Work required
Apart from the pictures, reproduce the data below exactly as it stands.

========================================================================

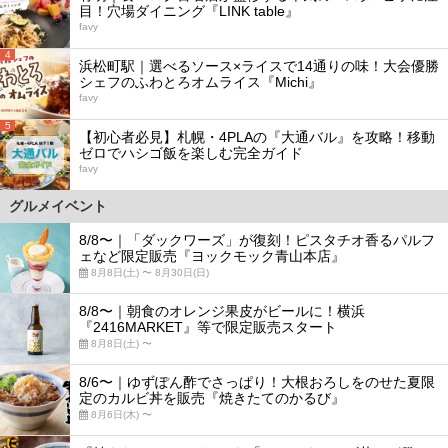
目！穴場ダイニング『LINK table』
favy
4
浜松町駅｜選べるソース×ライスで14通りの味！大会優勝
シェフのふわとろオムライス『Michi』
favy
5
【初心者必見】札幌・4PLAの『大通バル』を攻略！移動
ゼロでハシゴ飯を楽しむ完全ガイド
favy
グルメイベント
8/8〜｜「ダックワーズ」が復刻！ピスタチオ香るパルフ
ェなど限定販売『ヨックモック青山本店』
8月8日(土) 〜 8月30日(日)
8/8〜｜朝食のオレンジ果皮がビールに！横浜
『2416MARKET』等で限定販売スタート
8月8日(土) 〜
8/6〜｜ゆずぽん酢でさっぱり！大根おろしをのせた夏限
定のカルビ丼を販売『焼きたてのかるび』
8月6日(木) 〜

========================================================================

Task output
目！穴場ダイニング『LINK table』
favy
4
浜松町駅｜選べるソース×ライスで14通りの味！大会優勝
シェフのふわとろオムライス『Michi』
favy
5
【初心者必見】札幌・4PLAの『大通バル』を攻略！移動
ゼロでハシゴ飯を楽しむ完全ガイド
favy
グルメイベント
8/8〜｜「ダックワーズ」が復刻！ピスタチオ香るパルフ
ェなど限定販売『ヨックモック青山本店』
8月8日(土) 〜 8月30日(日)
8/8〜｜朝食のオレンジ果皮がビールに！横浜
『2416MARKET』等で限定販売スタート
8月8日(土) 〜
8/6〜｜ゆずぽん酢でさっぱり！大根おろしをのせた夏限
定のカルビ丼を販売『焼きたてのかるび』
8月6日(木) 〜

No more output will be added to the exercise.